### Records provided
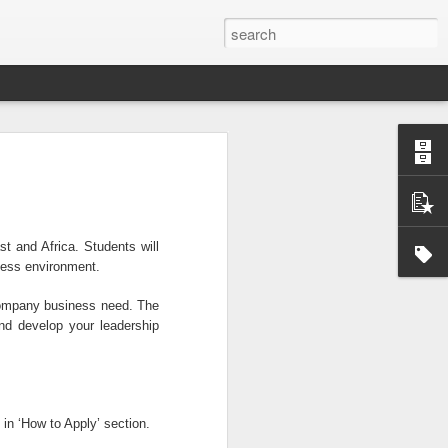
Official survey: China manufacturing barely grows
 KONG (AP) — An official survey
s Chinese manufacturing barely ...
t and Africa. Students will
ness environment.
Okonjo-Iweala’s Dad Fight Over Throne
 company business need. The
battle between Prof. Chukwuka
and develop your leadership
o, father of Ngozi Okonjo-Iweal ...
 in ‘How to Apply’ section.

### Goal of the exercise
Only output the lines from the one with "o, father of Ngozi Okonjo-Iweal ..." through the end of the entries above, exactly as they are.

### Answer for this exercise
o, father of Ngozi Okonjo-Iweal ...
 in ‘How to Apply’ section.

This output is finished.